═════ The input
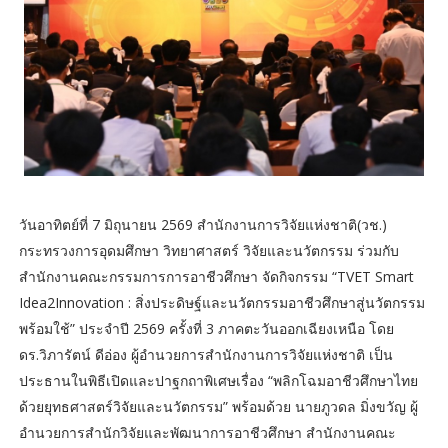
วันอาทิตย์ที่ 7 มิถุนายน 2569 สำนักงานการวิจัยแห่งชาติ(วช.)
กระทรวงการอุดมศึกษา วิทยาศาสตร์ วิจัยและนวัตกรรม ร่วมกับ
สำนักงานคณะกรรมการการอาชีวศึกษา จัดกิจกรรม “TVET Smart
Idea2Innovation : สิ่งประดิษฐ์และนวัตกรรมอาชีวศึกษาสู่นวัตกรรม
พร้อมใช้” ประจำปี 2569 ครั้งที่ 3 ภาคตะวันออกเฉียงเหนือ โดย
ดร.วิภารัตน์ ดีอ่อง ผู้อำนวยการสำนักงานการวิจัยแห่งชาติ เป็น
ประธานในพิธีเปิดและปาฐกถาพิเศษเรื่อง “พลิกโฉมอาชีวศึกษาไทย
ด้วยยุทธศาสตร์วิจัยและนวัตกรรม” พร้อมด้วย นายภูวดล มิ่งขวัญ ผู้
อำนวยการสำนักวิจัยและพัฒนาการอาชีวศึกษา สำนักงานคณะ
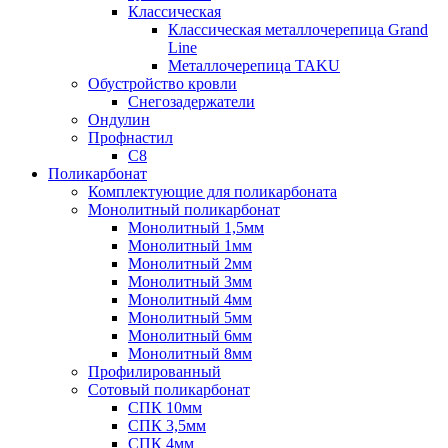
Классическая
Классическая металлочерепица Grand
Line
Металлочерепица TAKU
Обустройство кровли
Снегозадержатели
Ондулин
Профнастил
С8
Поликарбонат
Комплектующие для поликарбоната
Монолитный поликарбонат
Монолитный 1,5мм
Монолитный 1мм
Монолитный 2мм
Монолитный 3мм
Монолитный 4мм
Монолитный 5мм
Монолитный 6мм
Монолитный 8мм
Профилированный
Сотовый поликарбонат
СПК 10мм
СПК 3,5мм
СПК 4мм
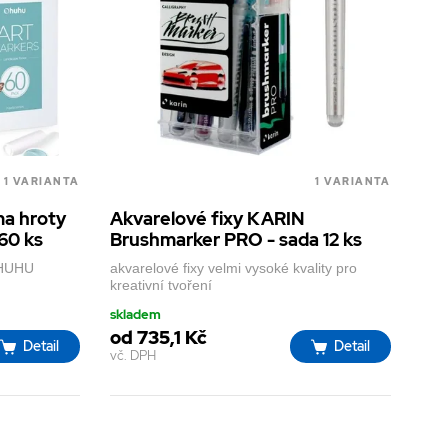
1 VARIANTA
1 VARIANTA
ma hroty
Akvarelové fixy KARIN
60 ks
Brushmarker PRO - sada 12 ks
OHUHU
akvarelové fixy velmi vysoké kvality pro
kreativní tvoření
skladem
od 735,1 Kč
Detail
Detail
vč. DPH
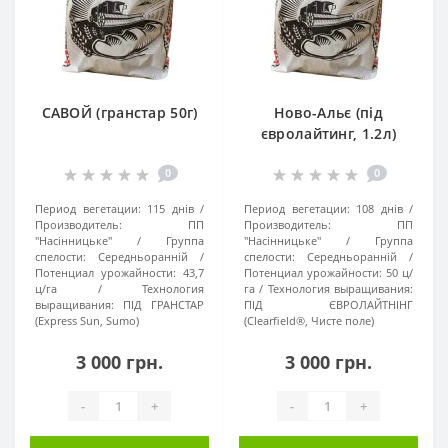
імідазолінової групи та групи сульфонілсечовини,
що у свою чергу спрощує обробку посівів та
знижує собівартість вирощування культури;
Стійкість до сильних посух, завдяки чому
вирощувати соняшники можна навіть при дуже
САВОЙ (гранстар 50г)
Ново-Альє (під
спекотному та посушливому кліматі;
євролайтинг, 1.2л)
Високий потенціал урожайності до 60 ц/га, що у
свою чергу суттєво більше за потенційну
0
0
врожайність більшості інших сортів та гібридів
соняшника.
Период вегетации:
115 днів
Период вегетации:
108 днів
Производитель:
ПП
Производитель:
ПП
Слід зазначити, що насіння «ЮаАгролідер» забезпечує
"Насінницьке"
Группа
"Насінницьке"
Группа
стабільно високу врожайність навіть у складних
спелости:
Середньоранній
спелости:
Середньоранній
Потенциал урожайности:
43,7
Потенциал урожайности:
50 ц/
умовах. Головне - слідувати основним рекомендаціям
ц/га
Технология
га
Технология выращивания:
виробника при посіві культури, а також при догляді за
выращивания:
ПІД ГРАНСТАР
ПІД ЄВРОЛАЙТНІНГ
нею.
(Express Sun, Sumo)
(Clearfield®, Чисте поле)
Які фактори
3 000 грн.
3 000 грн.
впливають на
-
+
-
+
врожайність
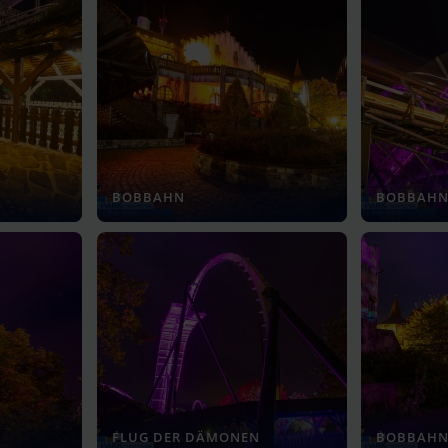
BOBBAHN
BOBBAH
FLUG DER DÄMONEN
BOBBAHN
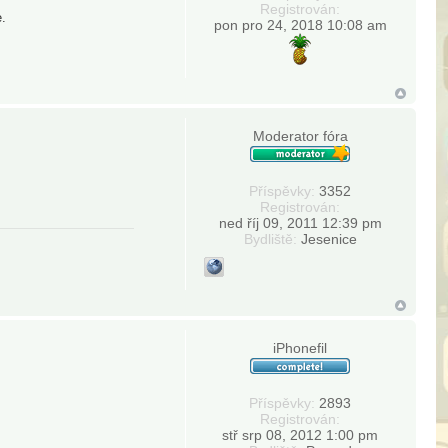
Registrován:
e.
pon pro 24, 2018 10:08 am
Moderator fóra
Příspěvky:
3352
Registrován:
ned říj 09, 2011 12:39 pm
Bydliště:
Jesenice
iPhonefil
Příspěvky:
2893
Registrován:
stř srp 08, 2012 1:00 pm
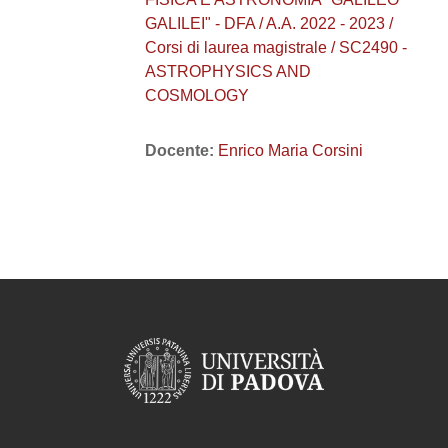
GALILEI" - DFA / A.A. 2022 - 2023 /
Corsi di laurea magistrale / SC2490 -
ASTROPHYSICS AND
COSMOLOGY
Docente:
Enrico Maria Corsini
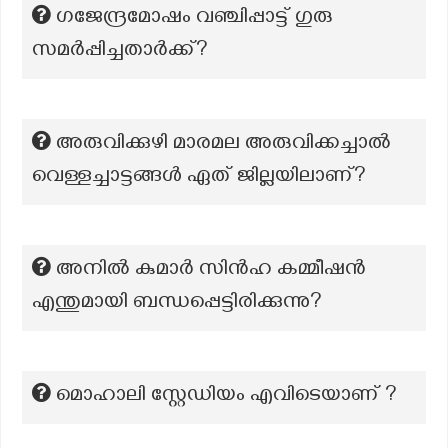
ഗജേന്ദ്രമോഷം വഞ്ചിപ്പാട്ട് ഗുരു
സമർപ്പിച്ചതാർക്ക്?
അരുവിക്കുഴി മാരമല അരുവിക്കച്ചാൽ
വെള്ളച്ചാട്ടങ്ങൾ ഏത് ജില്ലയിലാണ്?
അനിൽ കുമാർ സിൻഹ കമ്മീഷൻ
എന്തുമായി ബന്ധപ്പെട്ടിരിക്കുന്നു?
മൊഹാലി സ്റ്റേഡിയം എവിടെയാണ് ?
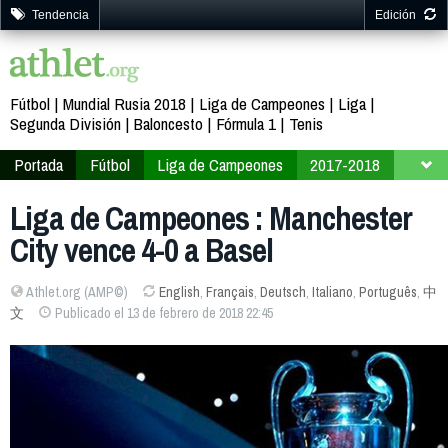
Tendencia
Edición
Fútbol
Mundial Rusia 2018
Liga de Campeones
Liga
Segunda División
Baloncesto
Fórmula 1
Tenis
Portada
Fútbol
Liga de Campeones
2017-2018
Fase final
Octavos de final
Liga de Campeones : Manchester
City vence 4-0 a Basel
Athlet.org (AMP©)
English
,
Français
,
Deutsch
,
Italiano
,
Português
,
中
文
Publicado el 13 de febrero de 2018 22:45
══════════
Task objective.
Print from the line containing "Монолитный 2мм" through the line containing "Високий потенціал урожайності" in the data above, exactly as the lines stand, and omit every picture.

Exercise response.
Монолитный 2мм
Монолитный 3мм
Монолитный 4мм
Монолитный 5мм
Монолитный 6мм
Монолитный 8мм
Профилированный
Сотовый поликарбонат
СПК 10мм
СПК 3,5мм
СПК 4мм
1 VARIANTA
1 VARIANTA
ma hroty
Akvarelové fixy KARIN
60 ks
Brushmarker PRO - sada 12 ks
OHUHU
akvarelové fixy velmi vysoké kvality pro
kreativní tvoření
skladem
od 735,1 Kč
Detail
Detail
vč. DPH
імідазолінової групи та групи сульфонілсечовини,
що у свою чергу спрощує обробку посівів та
знижує собівартість вирощування культури;
Стійкість до сильних посух, завдяки чому
вирощувати соняшники можна навіть при дуже
САВОЙ (гранстар 50г)
Ново-Альє (під
спекотному та посушливому кліматі;
євролайтинг, 1.2л)
Високий потенціал урожайності до 60 ц/га, що у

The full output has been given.